§ **WORK INSTRUCTION**:
Exclude the pictures and transcribe the rest of the data below exactly.

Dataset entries
□ □ □ □ □

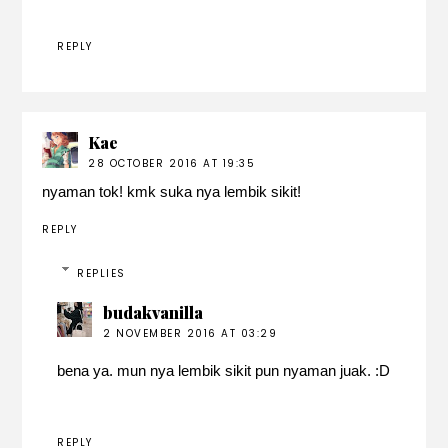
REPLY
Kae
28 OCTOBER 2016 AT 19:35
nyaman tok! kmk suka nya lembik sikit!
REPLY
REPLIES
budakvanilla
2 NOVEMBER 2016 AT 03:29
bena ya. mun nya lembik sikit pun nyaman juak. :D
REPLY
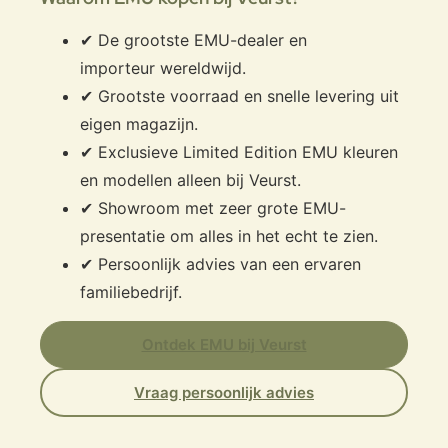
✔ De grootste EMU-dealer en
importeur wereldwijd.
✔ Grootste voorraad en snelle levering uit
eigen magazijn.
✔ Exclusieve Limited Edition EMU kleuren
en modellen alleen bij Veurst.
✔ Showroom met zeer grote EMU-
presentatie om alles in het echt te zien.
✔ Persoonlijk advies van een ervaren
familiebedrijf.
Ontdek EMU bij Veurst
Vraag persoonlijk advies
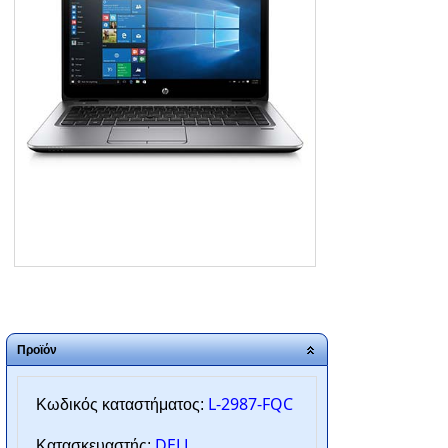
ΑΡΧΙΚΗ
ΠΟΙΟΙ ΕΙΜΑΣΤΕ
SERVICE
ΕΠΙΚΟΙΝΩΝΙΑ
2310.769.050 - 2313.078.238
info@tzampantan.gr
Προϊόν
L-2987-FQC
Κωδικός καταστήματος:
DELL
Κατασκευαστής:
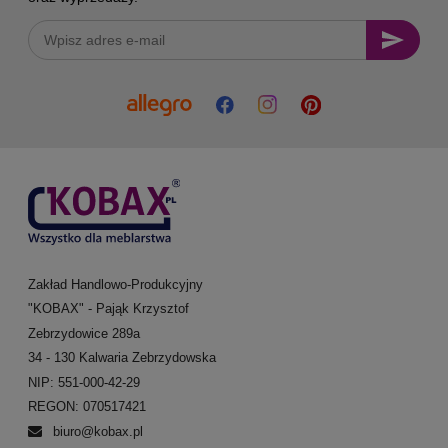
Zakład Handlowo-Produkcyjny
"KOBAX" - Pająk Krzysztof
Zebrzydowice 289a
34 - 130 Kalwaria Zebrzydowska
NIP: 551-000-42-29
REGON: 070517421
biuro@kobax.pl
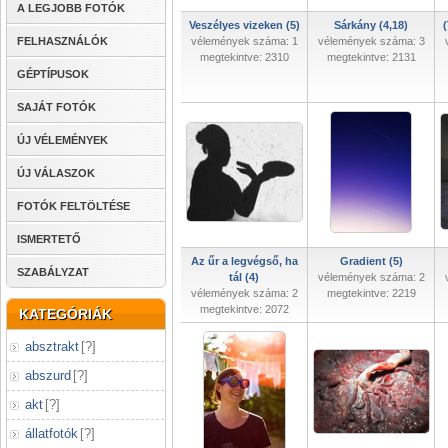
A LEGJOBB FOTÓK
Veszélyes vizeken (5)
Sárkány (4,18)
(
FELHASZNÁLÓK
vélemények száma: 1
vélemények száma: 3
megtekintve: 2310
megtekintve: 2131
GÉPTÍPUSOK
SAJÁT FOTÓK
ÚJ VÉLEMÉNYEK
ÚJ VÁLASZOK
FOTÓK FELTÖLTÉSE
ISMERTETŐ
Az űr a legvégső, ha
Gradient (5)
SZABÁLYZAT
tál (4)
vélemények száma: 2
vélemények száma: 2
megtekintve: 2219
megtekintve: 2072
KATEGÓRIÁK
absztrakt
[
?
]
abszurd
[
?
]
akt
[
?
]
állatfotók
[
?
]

□ □ □ □ □

§ **OUTPUT FOR THIS TASK**:
REPLY
Kae
28 OCTOBER 2016 AT 19:35
nyaman tok! kmk suka nya lembik sikit!
REPLY
REPLIES
budakvanilla
2 NOVEMBER 2016 AT 03:29
bena ya. mun nya lembik sikit pun nyaman juak. :D
REPLY
✔ De grootste EMU-dealer en
importeur wereldwijd.
✔ Grootste voorraad en snelle levering uit
eigen magazijn.
✔ Exclusieve Limited Edition EMU kleuren
en modellen alleen bij Veurst.
✔ Showroom met zeer grote EMU-
presentatie om alles in het echt te zien.
✔ Persoonlijk advies van een ervaren
familiebedrijf.
Ontdek EMU bij Veurst
Vraag persoonlijk advies
ΑΡΧΙΚΗ
ΠΟΙΟΙ ΕΙΜΑΣΤΕ
SERVICE
ΕΠΙΚΟΙΝΩΝΙΑ
2310.769.050 - 2313.078.238
info@tzampantan.gr
Προϊόν
L-2987-FQC
Κωδικός καταστήματος:
DELL
Κατασκευαστής:
Zakład Handlowo-Produkcyjny
"KOBAX" - Pająk Krzysztof
Zebrzydowice 289a
34 - 130 Kalwaria Zebrzydowska
NIP: 551-000-42-29
REGON: 070517421
biuro@kobax.pl
A LEGJOBB FOTÓK
Veszélyes vizeken (5)
Sárkány (4,18)
(
FELHASZNÁLÓK
vélemények száma: 1
vélemények száma: 3
megtekintve: 2310
megtekintve: 2131
GÉPTÍPUSOK
SAJÁT FOTÓK
ÚJ VÉLEMÉNYEK
ÚJ VÁLASZOK
FOTÓK FELTÖLTÉSE
ISMERTETŐ
Az űr a legvégső, ha
Gradient (5)
SZABÁLYZAT
tál (4)
vélemények száma: 2
vélemények száma: 2
megtekintve: 2219
megtekintve: 2072
KATEGÓRIÁK
absztrakt
[
?
]
abszurd
[
?
]
akt
[
?
]
állatfotók
[
?
]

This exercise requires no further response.